* [What this task involves]
Pull each line with the string "tras" from the entries.

* [Data in this exercise]
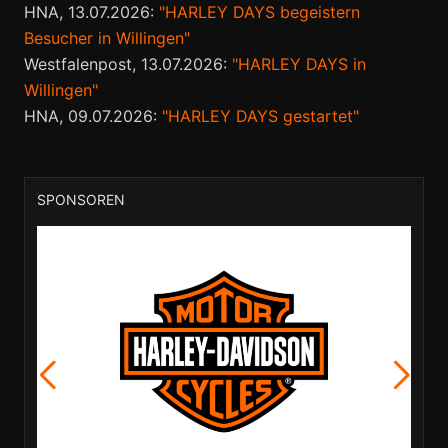
HNA, 13.07.2026:
"HARLEY DAYS begeistern
Besucher in Willingen"
Westfalenpost, 13.07.2026:
"HARLEY DAYS in
Willingen"
HNA, 09.07.2026:
"HARLEY DAYS gestartet"
SPONSOREN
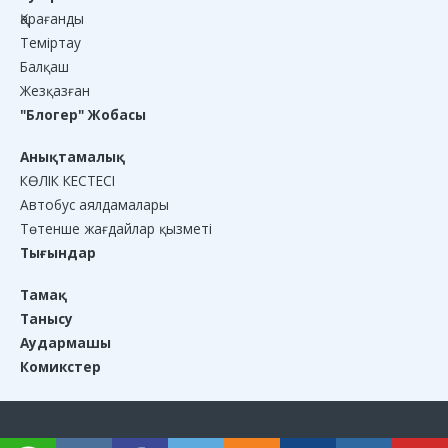
Қарағанды
Теміртау
Балқаш
Жезқазған
"Блогер" Жобасы
Анықтамалық
КӨЛІК КЕСТЕСІ
Автобус аялдамалары
Төтенше жағдайлар қызметі
Тығындар
Тамақ
Танысу
Аудармашы
Комикстер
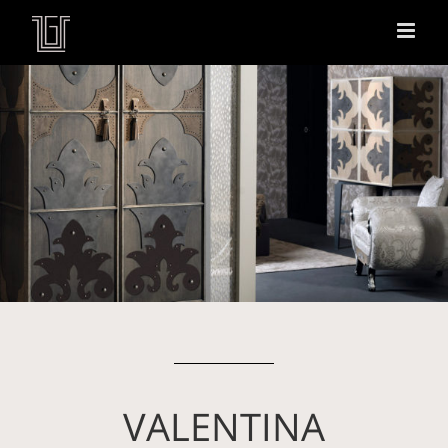
VALENTINA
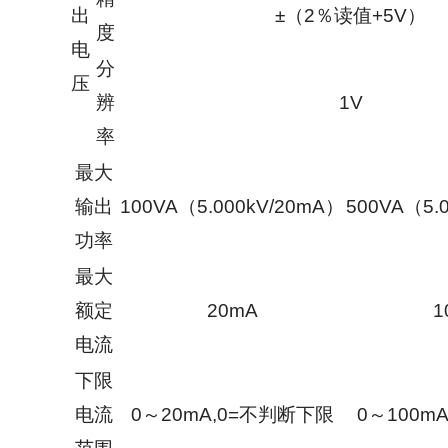
出
±（2％读值+5V）
度
电
分
压
辨
1V
率
最大
输出
100VA（5.000kV/20mA）
500VA（5.
功率
最大
额定
20mA
1
电流
下限
电流
0～20mA,0=不判断下限
0～100m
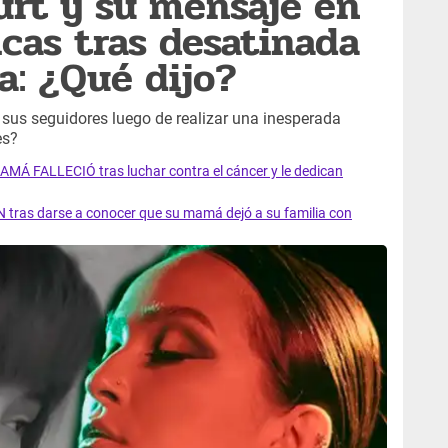
urt y su mensaje en
icas tras desatinada
a: ¿Qué dijo?
 sus seguidores luego de realizar una inesperada
es?
AMÁ FALLECIÓ tras luchar contra el cáncer y le dedican
 tras darse a conocer que su mamá dejó a su familia con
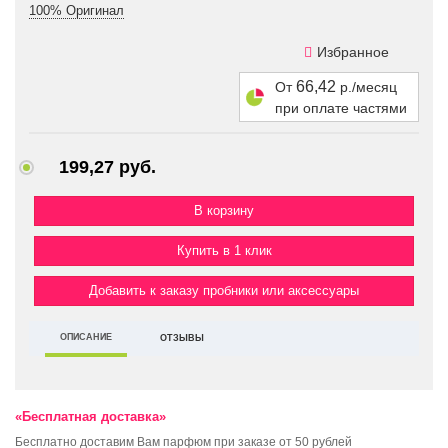
100% Оригинал
Избранное
66,42
От
р./месяц
при оплате частями
199,27 руб.
Купить в 1 клик
Добавить к заказу пробники или аксессуары
ОПИСАНИЕ
ОТЗЫВЫ
«Бесплатная доставка»
Бесплатно доставим Вам парфюм при заказе от 50 рублей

* [Response to the task]
icas tras desatinada
AMÁ FALLECIÓ tras luchar contra el cáncer y le dedican
 tras darse a conocer que su mamá dejó a su familia con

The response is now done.